I was wondering if anyone could help me with the Emachine that I have. I recently reinstalled Windows XP Pro and all my drivers got erased. I'm looking for PCI Simple Communication, I read a past thread but still couldn't figure it out. I am a complete computer klutz. I currently can not get online through that laptop!


----------



## Tyree (May 10, 2009)

*Re: EMachines m6805*

I'm a little confused, not unusual for me. Are you looking for the "PCI Simple Communication" download?
http://www.soft32.com/Download/Free/PCI_Simple_Communications_Controller/4-182376-1.html


----------



## Riskyone101 (Oct 22, 2008)

*Re: EMachines m6805*

Hello and Welcome to TSF,

Go here for your driver:
http://www.emachines.com/support/product_support.html?cat=Notebooks&subcat=M Series&model=M6805


----------



## fastidiousace (May 26, 2009)

*Re: EMachines m6805*

Tyree, I tried doing that but I turns out I can't download it onto a flashdrive or something in order to get the PCI Simple Controller Driver.
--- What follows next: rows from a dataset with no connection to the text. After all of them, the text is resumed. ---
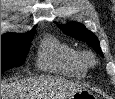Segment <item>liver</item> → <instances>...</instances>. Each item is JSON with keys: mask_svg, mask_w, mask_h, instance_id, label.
<instances>
[{"mask_svg": "<svg viewBox=\"0 0 115 99\" xmlns=\"http://www.w3.org/2000/svg\"><path fill=\"white\" fill-rule=\"evenodd\" d=\"M80 89V85L60 78H26L1 82V99H67Z\"/></svg>", "mask_w": 115, "mask_h": 99, "instance_id": "6515ba94", "label": "liver"}]
</instances>
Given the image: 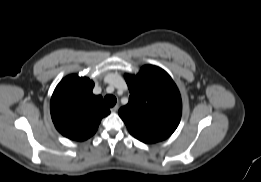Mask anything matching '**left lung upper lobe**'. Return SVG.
Returning a JSON list of instances; mask_svg holds the SVG:
<instances>
[{"label":"left lung upper lobe","instance_id":"1","mask_svg":"<svg viewBox=\"0 0 261 182\" xmlns=\"http://www.w3.org/2000/svg\"><path fill=\"white\" fill-rule=\"evenodd\" d=\"M130 91L129 102L119 116L129 132L144 143L168 138L177 128L182 101L179 90L163 69L145 65L135 75H125Z\"/></svg>","mask_w":261,"mask_h":182}]
</instances>
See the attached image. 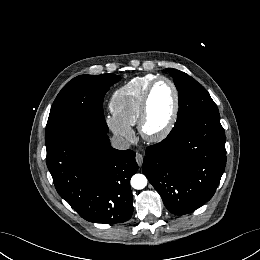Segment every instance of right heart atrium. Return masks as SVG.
I'll return each mask as SVG.
<instances>
[{"label":"right heart atrium","instance_id":"d8ad5b80","mask_svg":"<svg viewBox=\"0 0 260 260\" xmlns=\"http://www.w3.org/2000/svg\"><path fill=\"white\" fill-rule=\"evenodd\" d=\"M106 122L112 132L123 140L130 141L134 137L132 128L119 120L115 115H109Z\"/></svg>","mask_w":260,"mask_h":260}]
</instances>
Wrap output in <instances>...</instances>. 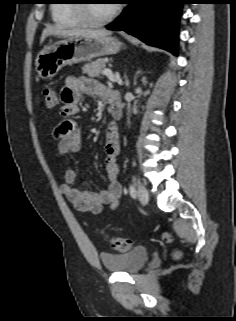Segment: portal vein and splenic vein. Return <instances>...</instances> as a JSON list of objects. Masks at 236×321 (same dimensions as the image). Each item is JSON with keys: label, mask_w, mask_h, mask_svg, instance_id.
<instances>
[{"label": "portal vein and splenic vein", "mask_w": 236, "mask_h": 321, "mask_svg": "<svg viewBox=\"0 0 236 321\" xmlns=\"http://www.w3.org/2000/svg\"><path fill=\"white\" fill-rule=\"evenodd\" d=\"M103 74L112 82L118 81L117 75L113 74V72L110 69H105L103 71Z\"/></svg>", "instance_id": "1"}]
</instances>
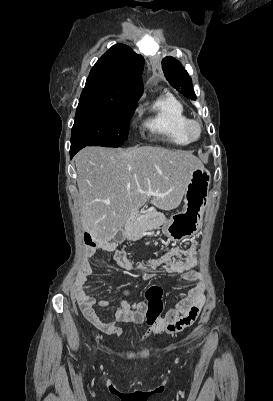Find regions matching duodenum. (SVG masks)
<instances>
[{"label":"duodenum","mask_w":273,"mask_h":401,"mask_svg":"<svg viewBox=\"0 0 273 401\" xmlns=\"http://www.w3.org/2000/svg\"><path fill=\"white\" fill-rule=\"evenodd\" d=\"M136 219H137V214L132 213L128 218L127 227H129Z\"/></svg>","instance_id":"duodenum-1"}]
</instances>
Risky One, I went there and it doesn't have it.


----------



## joeten (Dec 4, 2008)

*Re: EMachines m6805*

hi i found this http://www.versiontracker.com/dyn/moreinfo/win/51992 although it seems a bit old


----------



## fastidiousace (May 26, 2009)

*Re: EMachines m6805*

Nope. =[

It takes me to the Windows Update website and I can't run the internet on that laptop.
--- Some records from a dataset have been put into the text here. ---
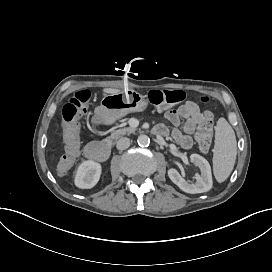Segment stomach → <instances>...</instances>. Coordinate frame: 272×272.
Here are the masks:
<instances>
[{
	"label": "stomach",
	"instance_id": "stomach-1",
	"mask_svg": "<svg viewBox=\"0 0 272 272\" xmlns=\"http://www.w3.org/2000/svg\"><path fill=\"white\" fill-rule=\"evenodd\" d=\"M147 105V99L133 89L105 95L101 100V107L116 118H121L130 112L144 111Z\"/></svg>",
	"mask_w": 272,
	"mask_h": 272
}]
</instances>
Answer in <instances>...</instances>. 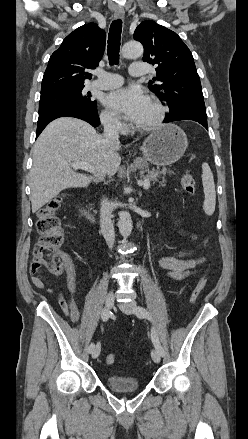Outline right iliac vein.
Listing matches in <instances>:
<instances>
[{
    "label": "right iliac vein",
    "mask_w": 248,
    "mask_h": 439,
    "mask_svg": "<svg viewBox=\"0 0 248 439\" xmlns=\"http://www.w3.org/2000/svg\"><path fill=\"white\" fill-rule=\"evenodd\" d=\"M113 306H114V295L113 293L110 292L106 297V307L110 310L113 308ZM100 350H101L100 345L95 346L91 352V357L93 359H96L100 354Z\"/></svg>",
    "instance_id": "1"
}]
</instances>
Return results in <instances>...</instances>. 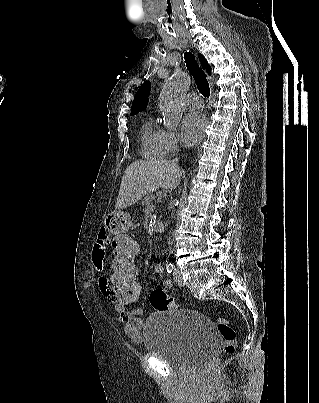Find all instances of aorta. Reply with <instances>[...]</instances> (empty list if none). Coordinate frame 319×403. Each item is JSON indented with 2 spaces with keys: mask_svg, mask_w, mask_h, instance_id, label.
<instances>
[{
  "mask_svg": "<svg viewBox=\"0 0 319 403\" xmlns=\"http://www.w3.org/2000/svg\"><path fill=\"white\" fill-rule=\"evenodd\" d=\"M189 85L188 77L176 71L163 85L159 106L167 127H176L182 119V96Z\"/></svg>",
  "mask_w": 319,
  "mask_h": 403,
  "instance_id": "aorta-1",
  "label": "aorta"
}]
</instances>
And the one I'm posting from is my Mac.


----------



## Riskyone101 (Oct 22, 2008)

*Re: EMachines m6805*

Did you try my link to get the driver?
http://www.emachines.com/support/product_support.html?cat=Notebooks&subcat=M

Note: you need to scroll down the page alittle and answer some questions.


----------



## fastidiousace (May 26, 2009)

*Re: EMachines m6805*

I did the broadcom one already and nothing.
It still says I need the PCI Simple Communication Controller


----------



## BCCOMP (Jul 9, 2007)

*Re: EMachines m6805*

Hi,
This should be you Modem (Dail Up)
Go HERE and select* Downloads*.
Scroll to *Modem Description Conexant 7.03 *

See if this driver will resolve you missing *PCI Simple Communication Controller *
This is for a different model but according to the specs of both models it should work.

Let me know.
Thanks,
Bill


----------



## Riskyone101 (Oct 22, 2008)

*Re: EMachines m6805*

Ty bccomp


----------



## fastidiousace (May 26, 2009)

*Re: EMachines m6805*

Thank you so much for your time guys!

My internet is now up and running!

=D


----------



## BCCOMP (Jul 9, 2007)

Glad to here you have it up and running!
Bill:grin:


----------